═════ MATERIALS PROVIDED
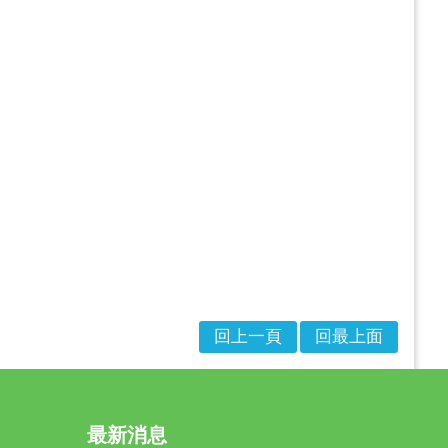
回上一頁
回最上面
最新消息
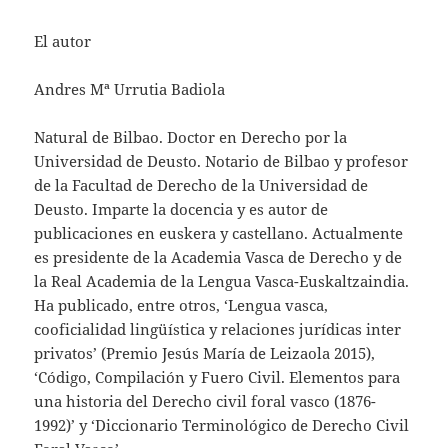
El autor
Andres Mª Urrutia Badiola
Natural de Bilbao. Doctor en Derecho por la
Universidad de Deusto. Notario de Bilbao y profesor
de la Facultad de Derecho de la Universidad de
Deusto. Imparte la docencia y es autor de
publicaciones en euskera y castellano. Actualmente
es presidente de la Academia Vasca de Derecho y de
la Real Academia de la Lengua Vasca-Euskaltzaindia.
Ha publicado, entre otros, ‘Lengua vasca,
cooficialidad lingüística y relaciones jurídicas inter
privatos’ (Premio Jesús María de Leizaola 2015),
‘Código, Compilación y Fuero Civil. Elementos para
una historia del Derecho civil foral vasco (1876-
1992)’ y ‘Diccionario Terminológico de Derecho Civil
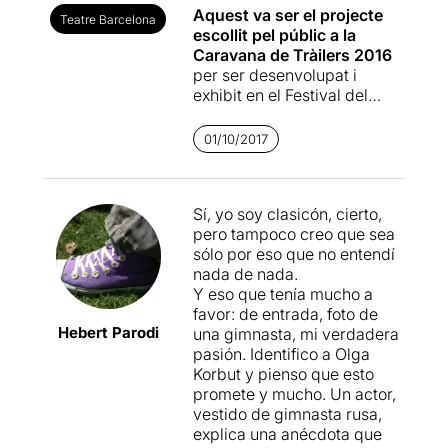
Aquest va ser el projecte
Teatre Barcelona
escollit pel públic a la
Caravana de Tràilers 2016
per ser desenvolupat i
exhibit en el Festival del
2017; nosaltres llavors
vàrem estar presents i els
01/10/2017
nostres vots no van ser per
aquesta proposta, que
llavors tampoc ens va
Sí, yo soy clasicón, cierto,
convencer.
pero tampoco creo que sea
sólo por eso que no entendí
Un fet autobiogràfic treballat
nada de nada.
amb un caire col·lectiu,
parla
Y eso que tenía mucho a
de suor i d'esforç de
favor: de entrada, foto de
gimnastes russes
, dels
Hebert Parodi
una gimnasta, mi verdadera
xantatges emocionals que
pasión. Identifico a Olga
ens fem a nosaltres
Korbut y pienso que esto
mateixos, de les trampes
promete y mucho. Un actor,
que ens posem, de
com
vestido de gimnasta rusa,
deixem passar l'hora de fer
explica una anécdota que
moltes coses
, de com ens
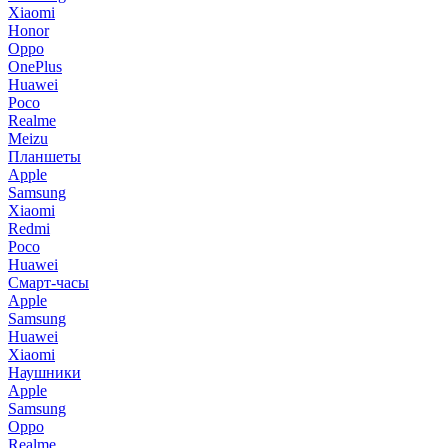
Xiaomi
Honor
Oppo
OnePlus
Huawei
Poco
Realme
Meizu
Планшеты
Apple
Samsung
Xiaomi
Redmi
Poco
Huawei
Смарт-часы
Apple
Samsung
Huawei
Xiaomi
Наушники
Apple
Samsung
Oppo
Realme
══════════
→ **WORK INSTRUCTION**:
Hand back the data above exactly, with no images.

→ **ANSWER TO THE EXERCISE**:
回上一頁
回最上面
最新消息
El autor
Andres Mª Urrutia Badiola
Natural de Bilbao. Doctor en Derecho por la
Universidad de Deusto. Notario de Bilbao y profesor
de la Facultad de Derecho de la Universidad de
Deusto. Imparte la docencia y es autor de
publicaciones en euskera y castellano. Actualmente
es presidente de la Academia Vasca de Derecho y de
la Real Academia de la Lengua Vasca-Euskaltzaindia.
Ha publicado, entre otros, ‘Lengua vasca,
cooficialidad lingüística y relaciones jurídicas inter
privatos’ (Premio Jesús María de Leizaola 2015),
‘Código, Compilación y Fuero Civil. Elementos para
una historia del Derecho civil foral vasco (1876-
1992)’ y ‘Diccionario Terminológico de Derecho Civil
Aquest va ser el projecte
Teatre Barcelona
escollit pel públic a la
Caravana de Tràilers 2016
per ser desenvolupat i
exhibit en el Festival del
2017; nosaltres llavors
vàrem estar presents i els
01/10/2017
nostres vots no van ser per
aquesta proposta, que
llavors tampoc ens va
Sí, yo soy clasicón, cierto,
convencer.
pero tampoco creo que sea
sólo por eso que no entendí
Un fet autobiogràfic treballat
nada de nada.
amb un caire col·lectiu,
parla
Y eso que tenía mucho a
de suor i d'esforç de
favor: de entrada, foto de
gimnastes russes
, dels
Hebert Parodi
una gimnasta, mi verdadera
xantatges emocionals que
pasión. Identifico a Olga
ens fem a nosaltres
Korbut y pienso que esto
mateixos, de les trampes
promete y mucho. Un actor,
que ens posem, de
com
vestido de gimnasta rusa,
deixem passar l'hora de fer
explica una anécdota que
moltes coses
, de com ens
Xiaomi
Honor
Oppo
OnePlus
Huawei
Poco
Realme
Meizu
Планшеты
Apple
Samsung
Xiaomi
Redmi
Poco
Huawei
Смарт-часы
Apple
Samsung
Huawei
Xiaomi
Наушники
Apple
Samsung
Oppo
Realme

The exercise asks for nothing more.